Nine out of 10 people diagnosed with lupus are women, most of which are of child-bearing age.
That being said, children, teenagers, and men do still develop lupus. While infants with neonatal lupus can make a full recovery within six months, they’re more prone to developing other auto-immune diseases later in life.
How do you diagnose lupus?
The short answer is with difficulty. Because of the broad range of symptoms, it’s not easy to diagnose lupus.
Doctors at Welwitschia Hospital will ask about your family and medical history, and what symptoms you experience before performing a physical examination. We’ll take x-rays, blood and urine samples, and if indicated, one or two tissue biopsies (usually from your skin or kidney).
We’ll also compare your symptoms against a list of common criteria. Should you meet four out of the 11 criteria, you’ll likely be diagnosed as having lupus.
These are the 11 criteria that we look for:
- A butterfly-shaped rash is known as a malar rash which can be seen on your cheeks and nose.
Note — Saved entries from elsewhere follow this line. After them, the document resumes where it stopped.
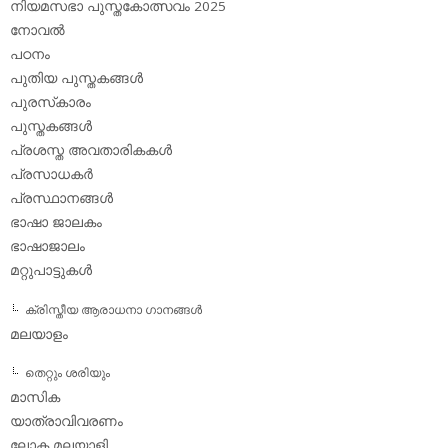
നിയമസഭാ പുസ്തകോത്സവം 2025
നോവല്‍
പഠനം
പുതിയ പുസ്തകങ്ങള്‍
പുരസ്‌കാരം
പുസ്തകങ്ങള്‍
പ്രശസ്ത അവതാരികകള്‍
പ്രസാധകര്‍
പ്രസ്ഥാനങ്ങള്‍
ഭാഷാ ജാലകം
ഭാഷാജാലം
മറ്റുപാട്ടുകള്‍
ക്രിസ്തീയ ആരാധനാ ഗാനങ്ങള്‍
മലയാളം
തെറ്റും ശരിയും
മാസിക
യാത്രാവിവരണം
ലോക മലയാളി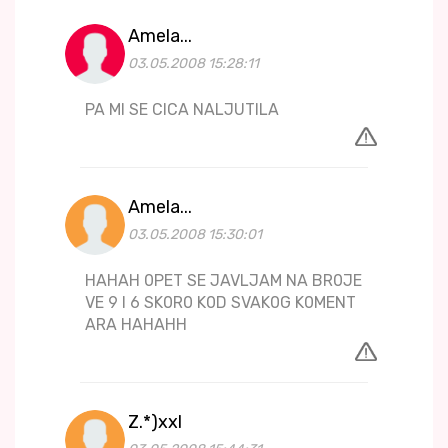
Amela...
03.05.2008 15:28:11
PA MI SE CICA NALJUTILA
Amela...
03.05.2008 15:30:01
HAHAH 0PET SE JAVLJAM NA BR0JE
VE 9 I 6 SK0R0 K0D SVAK0G K0MENT
ARA HAHAHH
Z.*)xxl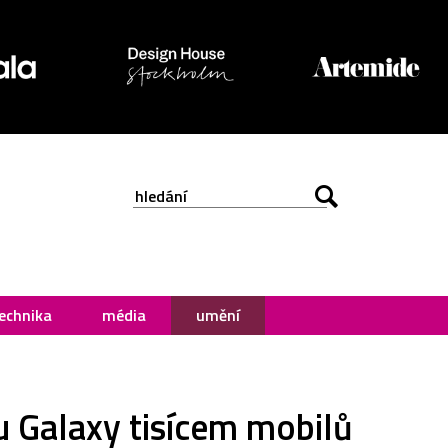
echnika
média
umění
u Galaxy tisícem mobilů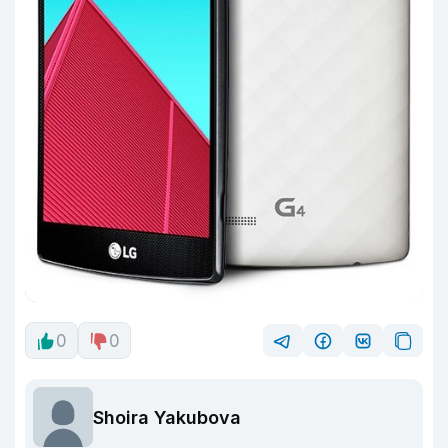
0
0
Shoira Yakubova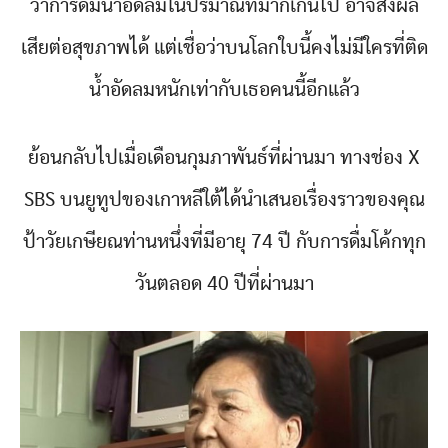
ว่าการดื่มน้ำอัดลมในปริมาณที่มากเกินไป อาจส่งผล
เสียต่อสุขภาพได้ แต่เชื่อว่าบนโลกใบนี้คงไม่มีใครที่ติด
น้ำอัดลมหนักเท่ากับเธอคนนี้อีกแล้ว
ย้อนกลับไปเมื่อเดือนกุมภาพันธ์ที่ผ่านมา ทางช่อง X
SBS บนยูทูปของเกาหลีใต้ได้นำเสนอเรื่องราวของคุณ
ป้าวัยเกษียณท่านหนึ่งที่มีอายุ 74 ปี กับการดื่มโค้กทุก
วันตลอด 40 ปีที่ผ่านมา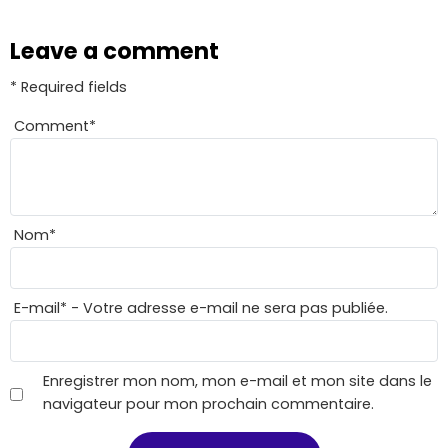
Leave a comment
* Required fields
Comment
*
Nom
*
E-mail
*
- Votre adresse e-mail ne sera pas publiée.
Enregistrer mon nom, mon e-mail et mon site dans le
navigateur pour mon prochain commentaire.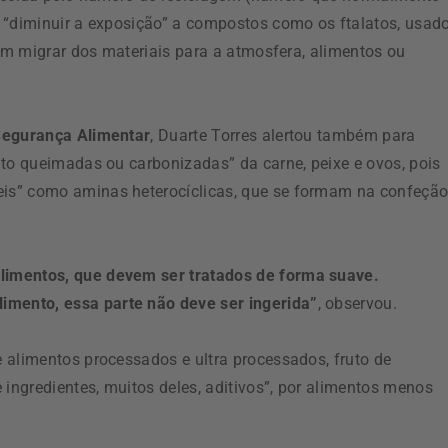
 “diminuir a exposição” a compostos como os ftalatos, usad
dem migrar dos materiais para a atmosfera, alimentos ou
Segurança Alimentar
, Duarte Torres alertou também para
ito queimadas ou carbonizadas” da carne, peixe e ovos, pois
is” como aminas heterocíclicas, que se formam na confeção
limentos, que devem ser tratados de forma suave.
mento, essa parte não deve ser ingerida”
, observou.
 alimentos processados e ultra processados, fruto de
ngredientes, muitos deles, aditivos”, por alimentos menos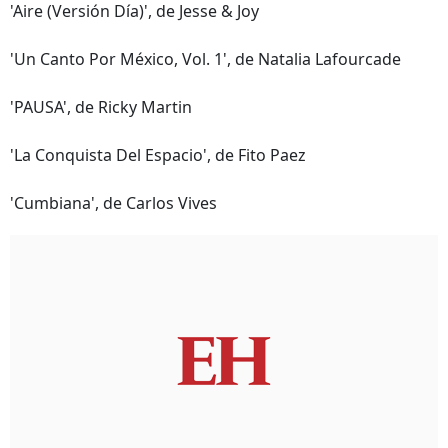
'Aire (Versión Día)', de Jesse & Joy
'Un Canto Por México, Vol. 1', de Natalia Lafourcade
'PAUSA', de Ricky Martin
'La Conquista Del Espacio', de Fito Paez
'Cumbiana', de Carlos Vives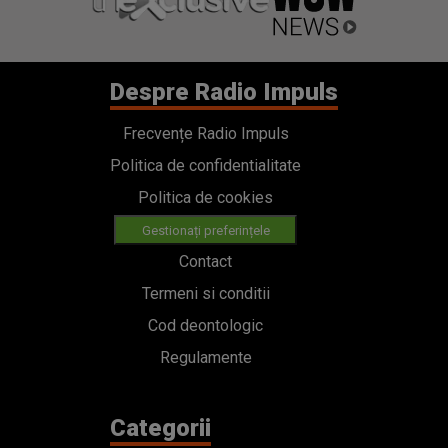
Despre Radio Impuls
Frecvențe Radio Impuls
Politica de confidentialitate
Politica de cookies
Gestionați preferințele
Contact
Termeni si conditii
Cod deontologic
Regulamente
Categorii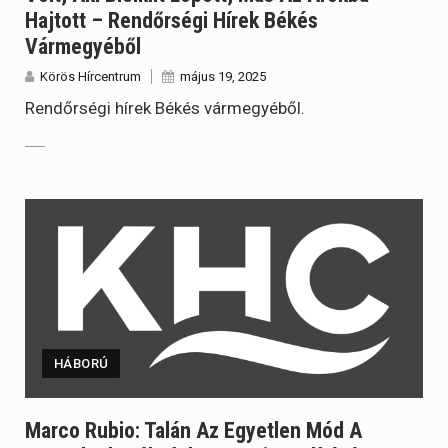
Hajtott – Rendőrségi Hírek Békés
Vármegyéből
Körös Hírcentrum
május 19, 2025
Rendőrségi hírek Békés vármegyéből.
HÁBORÚ
Marco Rubio: Talán Az Egyetlen Mód A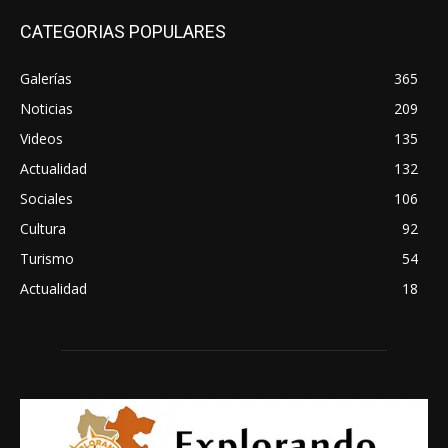
CATEGORIAS POPULARES
Galerías
365
Noticias
209
Videos
135
Actualidad
132
Sociales
106
Cultura
92
Turismo
54
Actualidad
18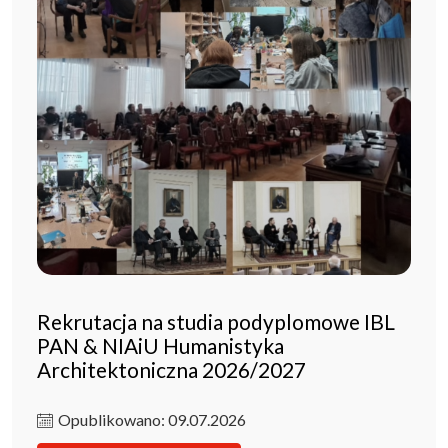
Rekrutacja na studia podyplomowe IBL
PAN & NIAiU Humanistyka
Architektoniczna 2026/2027
Opublikowano: 09.07.2026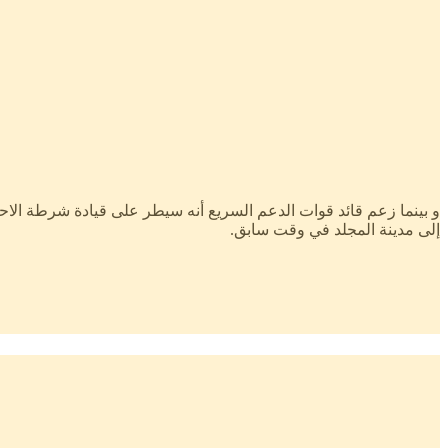
و بينما زعم قائد قوات الدعم السريع أنه سيطر على قيادة شرطة الاح
إلى مدينة المجلد في وقت سابق.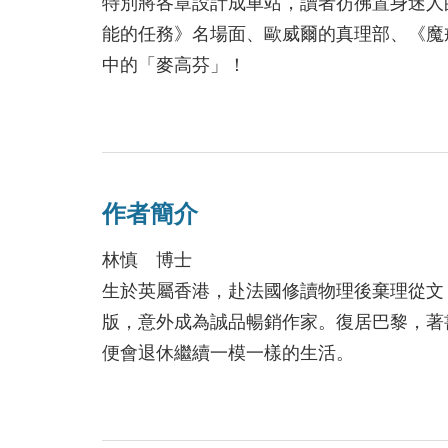
特別將各章設計成車站，讀者彷彿置身迷人
能的任務》名場面、歐威爾的真理部、《魔
中的「麥高芬」！
香港之死、紐約之戰、世界危在旦夕，末
「都市已死」到底是絕望的真相還是心理作祟？末日當前
化、社會研究全面啟動；突破主流敘事，由v
影感末日懸念，線索原來就藏在蘇格蘭高地
作者簡介
「Thinker Initiative思想家」
林慎 博士
者林慎近年屢獲兩岸導演、學者、文化人推
生於英屬香港，赴法國修讀物理後棄理從文
釋中得到啟發」、港大中文學院主任林姵吟
版，意外成為誠品暢銷作家。復居巴黎，著書立
宇森稱為當代的「文藝復興人」。
便會退休繼續一模一樣的生活。
著有《第七藝》、《鑑藝論》、長篇小說《
Missensicals」的思想家、小說家和
言書室稱其風格彷如班雅明般「看似雜亂無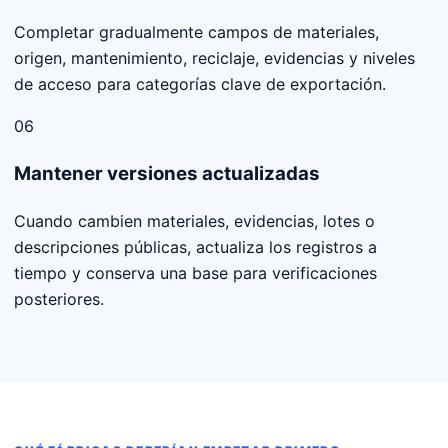
Completar gradualmente campos de materiales,
origen, mantenimiento, reciclaje, evidencias y niveles
de acceso para categorías clave de exportación.
06
Mantener versiones actualizadas
Cuando cambien materiales, evidencias, lotes o
descripciones públicas, actualiza los registros a
tiempo y conserva una base para verificaciones
posteriores.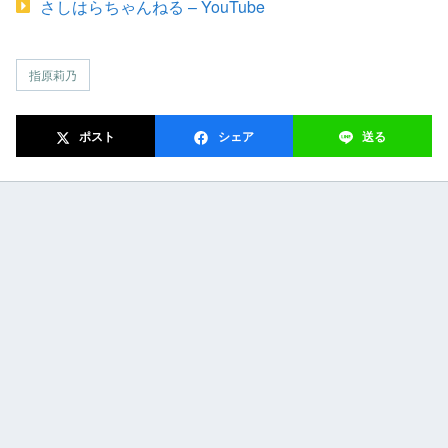
さしはらちゃんねる – YouTube
指原莉乃
ポスト
シェア
送る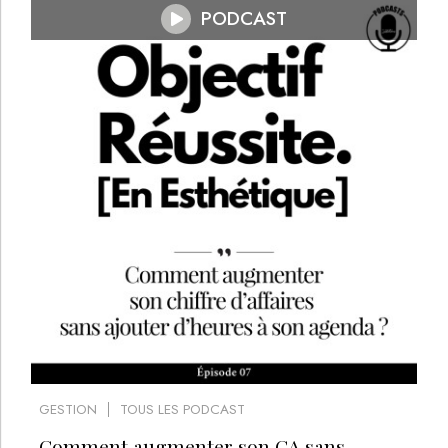
PODCAST
GESTION
TOUS LES PODCAST
Comment augmenter son CA sans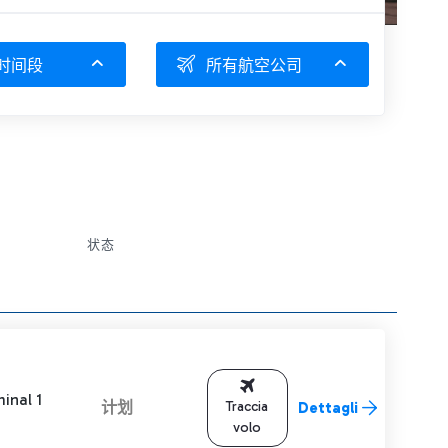
时间段
所有航空公司
状态
inal 1
计划
Traccia
Dettagli
volo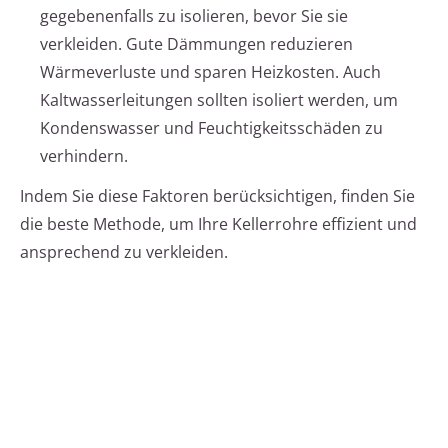
gegebenenfalls zu isolieren, bevor Sie sie
verkleiden. Gute Dämmungen reduzieren
Wärmeverluste und sparen Heizkosten. Auch
Kaltwasserleitungen sollten isoliert werden, um
Kondenswasser und Feuchtigkeitsschäden zu
verhindern.
Indem Sie diese Faktoren berücksichtigen, finden Sie
die beste Methode, um Ihre Kellerrohre effizient und
ansprechend zu verkleiden.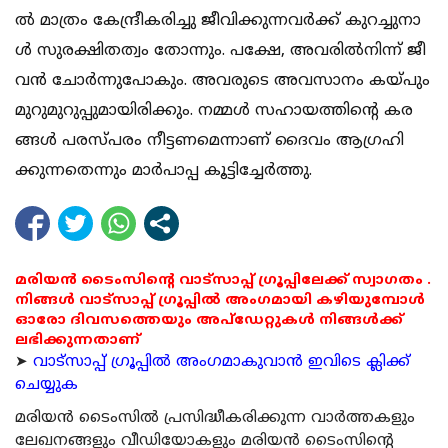
ൽ​​​​​ മാ​​​​​ത്രം കേ​​​​​ന്ദ്രീ​​​​​ക​​​​​രി​​​​​ച്ചു ജീ​​​​​വി​​​​​ക്കു​​​​​ന്ന​​​​​വ​​​​​ർ​​​​​ക്ക് കു​​​​​റ​​​​​ച്ചു​​​​​നാ​​​​​
ൾ സു​​​​​ര​​​​​ക്ഷി​​​​​ത​​​​​ത്വം തോ​​​​​ന്നും. പ​​​​​ക്ഷേ, അ​​​​​വ​​​​​രി​​​​​ൽ​​​​​നി​​​​​ന്ന് ജീ​​​​​
വ​​​​​ൻ ചോ​​​​​ർ​​​​​ന്നു​​​​​പോ​​​​​കും. അ​​​​​വ​​​​​രു​​​​​ടെ അ​​​​​വ​​​​​സാ​​​​​നം ക​​​​​യ്പും
മു​​​​​റു​​​​​മു​​​​​റു​​​​​പ്പു​​​​​മാ​​​​​യി​​​​​രി​​​​​ക്കും. ന​​​​​മ്മ​​​​​ൾ സ​​​​​ഹാ​​​​​യ​​​​​ത്തി​​​​​ന്‍റെ ക​​​​​ര​​​​​
ങ്ങ​​​​​ൾ പ​​​​​ര​​​​​സ്പ​​​​​രം നീ​​​​​ട്ട​​​​​ണ​​​​​മെ​​​​​ന്നാ​​​​​ണ് ദൈ​​​​​വം ആ​​​​​ഗ്ര​​​​​ഹി​​​​​
ക്കു​​​​​ന്ന​​​​​തെ​​​​​ന്നും മാ​​​​​ർ​​​​​പാ​​​​​പ്പ കൂ​​​​​ട്ടി​​​​​ച്ചേ​​​​​ർ​​​​​ത്തു.
മരിയൻ ടൈംസിന്റെ വാട്സാപ്പ് ഗ്രൂപ്പിലേക്ക് സ്വാഗതം .
നിങ്ങൾ വാട്സാപ്പ് ഗ്രൂപ്പിൽ അംഗമായി കഴിയുമ്പോൾ
ഓരോ ദിവസത്തെയും അപ്ഡേറ്റുകൾ നിങ്ങൾക്ക്
ലഭിക്കുന്നതാണ്
➤
വാട്സാപ്പ് ഗ്രൂപ്പിൽ അംഗമാകുവാൻ ഇവിടെ ക്ലിക്ക്
ചെയ്യുക
മരിയന്‍ ടൈംസില്‍ പ്രസിദ്ധീകരിക്കുന്ന വാര്‍ത്തകളും
ലേഖനങ്ങളും വീഡിയോകളും മരിയന്‍ ടൈംസിന്റെ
- A raised and red disk-shaped rash is known as a discoid rash. It tends to appear in patches on your skin.
- Sensitivity to the sun or light resulting in a rash on your skin, also known as photosensitivity.
- The presence of oral ulcers in your mouth, these are usually painless sores.
- Swelling and tenderness in two or more joints as a result of non-erosive arthritis. It does cause discomfort. However, it won’t destroy your bones.
- Pericarditis (inflammation of the lining around your heart or pleurisy, which is inflammation of the membranes surrounding your lungs).
- A kidney disorder. A simple urine test can reveal whether you have high levels of protein or cellular casts.
- Neurologic disorders, such as seizures or psychosis.
- Blood disorders such as hemolytic anaemia (your red blood cells are destroyed quicker than new blood cells can be made). Leukopenia (usually, you’ll have a low white blood cell count). Lymphopenia (again a low white blood cell count, but a specific kind). And thrombocytopenia (a low platelet count).
- Immunologic disorders, such as anti-DNA, anti-Sm, or positive antiphospholipid antibodies.
- Testing positive for raised antinuclear antibodies (ANA).
Treatment and home remedies.
While there is no known cure for lupus, doctors at Welwitschia Hospital can help you manage your condition, especially during flare-ups. As a result, you’ll experience less pain and be more comfortable, allowing you to lead an active, healthy life.
Because each case is different, your treatment plan will be tailored to address your specific symptoms. You will be medicated, but these alternative and natural remedies can also provide relief from pain.
- Meditate. Relaxation methods such as meditation and deep breathing are essential if you have lupus. They help to calm your mind and body, which can lead to fewer flare-ups.
- Use hot and cold packs. For achy joints, applying heat and cold packs can significantly reduce swelling and provide some much-needed relief from pain.
- Exercise regularly. We know that healthy bodies are more able to stave off illness than unhealthy bodies, so take care of yours.
- Try not to stress. It’s vital that you avoid stress as much as possible. When you’re stressed, your immune system becomes hyperactive, which leads to flare-ups. So, figure out what causes you stress and avoid it.
- Stay out of the sun as much as possible. If your skin reacts to sunlight, cover up. Wear a hat. Wear a thin long-sleeved shirt and loose-fitting cotton pants in warm weather when venturing outdoors.
Take care of yourself.
When should you see a doctor?
If you exhibit four or more symptoms found in the criteria for diagnosing lupus, contact your doctor to book an appointment today. You don’t have to live with pain every day of your life. We can help you manage your condition, but the longer you wait to seek medical help, the more severe your symptoms will become.